Harlson, in the tree, saw it all, and, as a fireman drops with a rush down the pole in the engine-house, he came down the maple’s boll and bounded toward the log. The bear hesitated.
“Shoot! you little fool, shoot!” shouted the man, as he ran.
Her courage returned in a moment, at least did partial presence of mind. She raised the gun desperately, and the report rang out. The bear clutched wildly at the log, then rolled off, and fell to the rocky bottom, twenty feet below. Harlson seized his own gun and looked down. The beast was motionless, and from a little hole in its head the blood was trickling.
And the woman—well, the woman was sitting on the grass, very pale of face and silent.
The man seized her, and half smothered her with kisses, and shouted aloud to the forest and all its creatures that great was Diana of the Ephesians!
THE HOUSE WONDERFUL.
And the bear’s skin was tanned with the glossy black fur still upon it, the head with the white-fanged jaws still attached and made natural with all the skill of an artist in such things, and it lay, a great, soft, black rug, upon a couch in the House Wonderful, or, at least, the house to which Harlson gave that name.
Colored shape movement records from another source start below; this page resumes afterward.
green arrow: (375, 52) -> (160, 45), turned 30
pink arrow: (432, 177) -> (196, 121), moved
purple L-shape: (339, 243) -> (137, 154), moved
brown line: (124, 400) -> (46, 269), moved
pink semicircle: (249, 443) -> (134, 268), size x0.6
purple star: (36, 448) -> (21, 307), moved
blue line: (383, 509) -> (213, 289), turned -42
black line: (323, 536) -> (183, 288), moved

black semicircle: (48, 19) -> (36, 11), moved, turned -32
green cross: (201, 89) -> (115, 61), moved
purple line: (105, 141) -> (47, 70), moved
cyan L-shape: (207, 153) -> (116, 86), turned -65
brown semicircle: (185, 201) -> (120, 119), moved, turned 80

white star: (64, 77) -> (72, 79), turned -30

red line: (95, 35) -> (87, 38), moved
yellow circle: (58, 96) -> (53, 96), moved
It seemed to him the House Wonderful, indeed.
Therein was held all there was in the world for him, and he was satisfied with it all, and content, save that he felt, at seasons, how little man is worthy of the happiness which may come to him sometimes, even in this world. Yet it was not all poetry in the House Wonderful; there were many practical happenings, and many droll ones.
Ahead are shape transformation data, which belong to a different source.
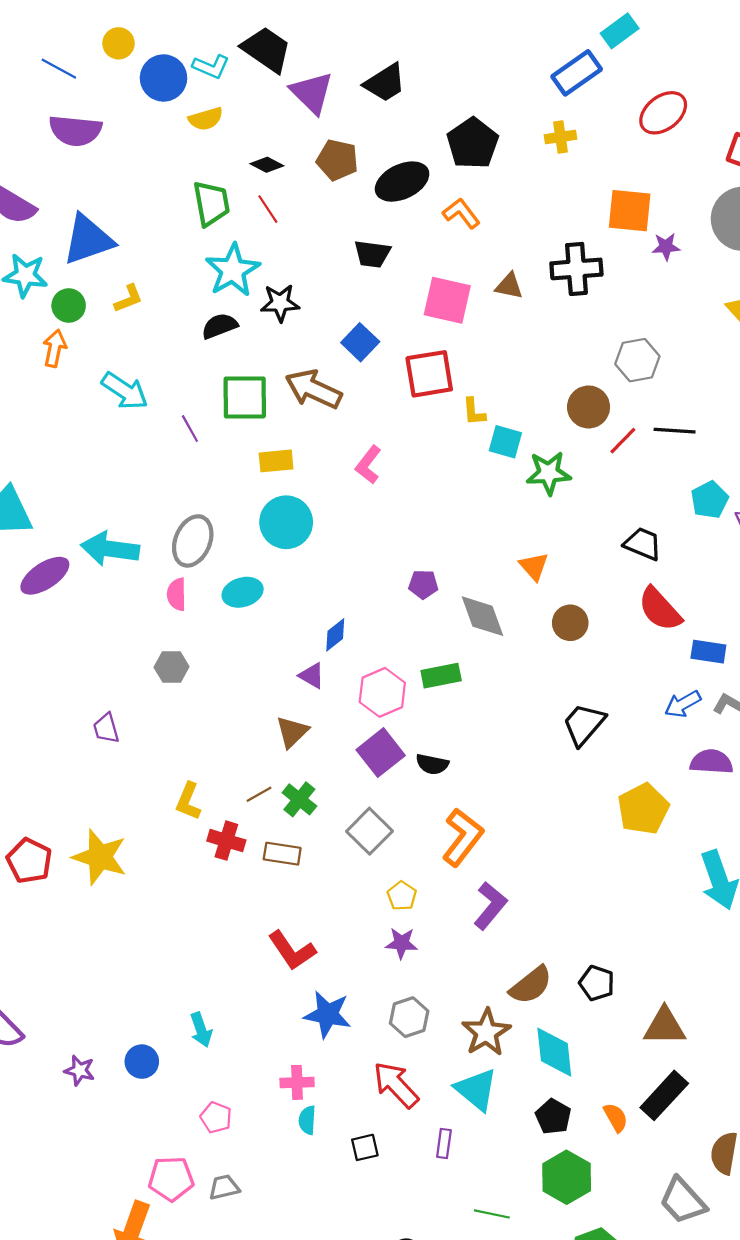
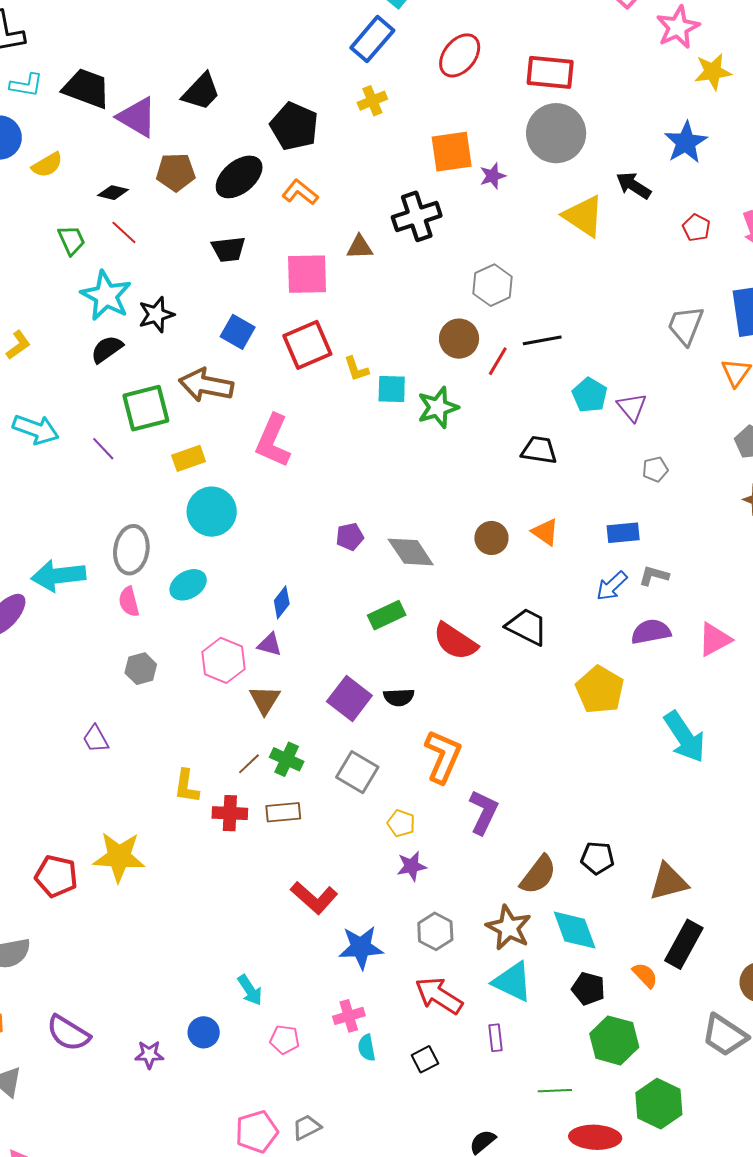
cyan L-shape: (211, 67) -> (26, 85), moved
green trapezoid: (211, 203) -> (71, 240), size x0.7
pink L-shape: (368, 465) -> (273, 441), size x1.5
orange triangle: (534, 566) -> (545, 532), moved
red semicircle: (660, 609) -> (455, 641), moved
pink hexagon: (382, 692) -> (224, 660), moved
black trapezoid: (584, 724) -> (527, 627), turned 90
pink pentagon: (216, 1117) -> (285, 1040), moved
The House Wonderful, it is needless to say, was in the city. The bear-skin was but one of many such soft trophies of the chase which were spread upon the floors or upon soft lounges and divans. Over this particular skin there was much said, at times, when there were guests.
Jean would explain to some curious person, that she herself had shot the original wearer of the skin, and that her husband was up a tree at the time, and there would be odd looks, and he would explain nothing, and then she, woman-like, must needs spoil the mystery by telling all about it, as if any one would not comprehend some jest in the matter! It was a home of rugs and books, and very restful. I liked to go there, where they both spoiled me, and where the softness and the perfume of it all made me useless and dissatisfied after I had come away. There is no reason in the average man. But in the Eden was one great serpent—not a real serpent, but a glittering one, like the toy snakes sold at Christmas time.